_DATA SUPPLIED:_
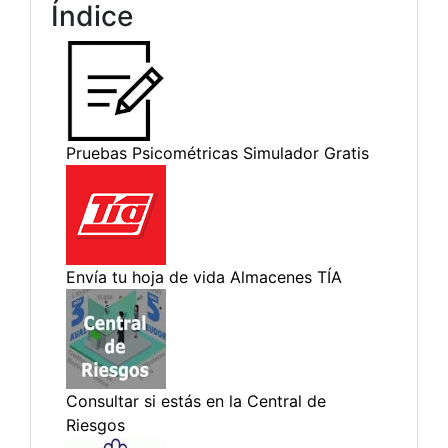
Índice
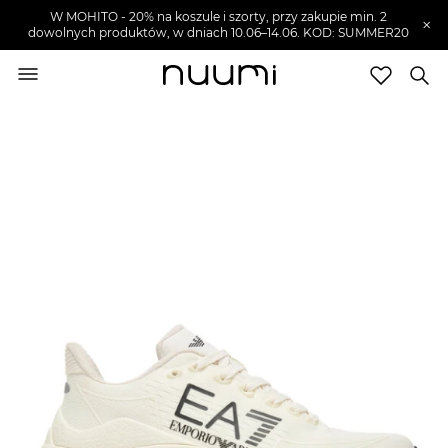
W MOHITO - 20% na koszule i szorty, przy zakupie min. 2
×
dowolnych produktów, w dniach 10.06–14.06. KOD: SUMMER20
nuumi.pl
>
Buty męskie
>
Sneakersy męskie
Marki
Trendy
SZUKAJ
Wyprzedaże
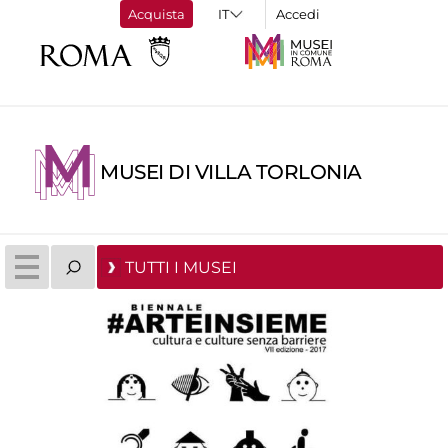
Acquista
Accedi
MUSEI DI VILLA TORLONIA
TUTTI I MUSEI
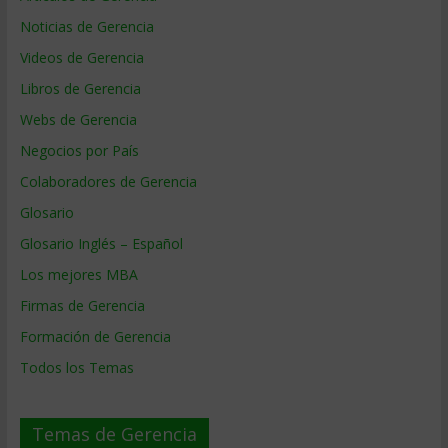
Noticias de Gerencia
Videos de Gerencia
Libros de Gerencia
Webs de Gerencia
Negocios por País
Colaboradores de Gerencia
Glosario
Glosario Inglés – Español
Los mejores MBA
Firmas de Gerencia
Formación de Gerencia
Todos los Temas
Temas de Gerencia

_TASK DESCRIPTION:_
In the copy, include exactly the lines from the one with "Buty męskie" through the final line of the entries above, both ends counted, and no pictures.

_ANSWER FOR THE TASK:_
Buty męskie
>
Sneakersy męskie
Marki
Trendy
SZUKAJ
Wyprzedaże
Acquista
Accedi
MUSEI DI VILLA TORLONIA
TUTTI I MUSEI
Noticias de Gerencia
Videos de Gerencia
Libros de Gerencia
Webs de Gerencia
Negocios por País
Colaboradores de Gerencia
Glosario
Glosario Inglés – Español
Los mejores MBA
Firmas de Gerencia
Formación de Gerencia
Todos los Temas
Temas de Gerencia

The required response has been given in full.